Agencies such as the National Centre for Disease Control (NCDC) and the ICMR have advanced efforts in these areas. Yet, India is unequal to the task, be it handling an emergency or pursuing priority research. The weak links lie in inadequately integrated epidemiological surveillance of zoonotic pathogens in forests, close-bred veterinary clusters and human population groups. This is one of the reasons why Nipah claimed 17 lives in Kerala in 2018. The dearth of virologic and taxonomic studies on native bats made it difficult to understand the nature of the virus. However, the state has learnt from the tragedy. Kerala has declared 2019-nCoV a state calamity and has kept over 2,000 people under surveillance at their homes. “This is to tighten vigil rather than create panic. We do not want to miss out on any case,” says state health minister K.K. Shailaja.
This level of vigilance has not been replicated elsewhere. Despite India being in the top 30 countries at risk from the virus, there has been no statement from the minister of health and no central guidelines for detecting and controlling infection. In contrast, European countries began tracking down visitors from China and putting out strong public advisories two weeks after the outbreak. Precautionary guidelines for the public in India are yet to be widely disseminated, in English or in local languages.
“There are all kinds of misleading reports giving the public incorrect information to help cure the virus. Most people also do not know how to protect themselves, which masks to wear, and so on. Public education has been entirely neglected so far,” says Chapal Mehra, a public health specialist in Delhi. “We need a proactive approach, not a reactionary one. Large-scale screening of risk individuals has to be a priority. It’s a challenge for our public health system, which is yet to come out with a strategic approach to the issue,” he adds.
A concerted multi-agency response, led by a competent public health system, is the need of the hour, but it is currently hampered by the limited expertise in the country. In the medium term, agile outbreak response systems have to be built, primary healthcare facilities (where clinical assessments take place) strengthened and vaccine development efforts advanced.

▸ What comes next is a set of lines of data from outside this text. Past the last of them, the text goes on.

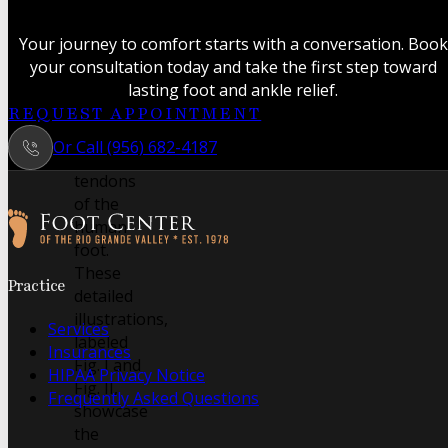
anatomical
study
Your journey to comfort starts with a conversation. Book
revealing
your consultation today and take the first step toward
the
lasting foot and ankle relief.
intricate
REQUEST APPOINTMENT
muscles
Or Call (956) 682-4187
and
tendons
of the
human
foot.
Follow us on Facebook
Follow us on Instagram
These
Practice
detailed
illustrations,
Services
labeled
Insurances
Fig. I and
HIPAA Privacy Notice
Fig. II,
Frequently Asked Questions
showcase
the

If the virus does spread here in the same magnitude as in Wuhan, the impact on the economy, healthcare and public morale could be catastrophic. With one of the world’s highest population densities, especially in urban cities like Delhi and Mumbai, maintaining three-feet distance between individuals (as recommended by the WHO) will be impossible, nor will the lockdown of an entire city be feasible. Meanwhile, social media broadcasts by individuals in Wuhan paint a grim picture. Shortage of food and medicines, panic and misinformation, depression, even theft-the virus doesn’t just destroy health, it destroys society. It’s already visible in Kerala. There are media reports of families of China returnees being ‘ostracised’.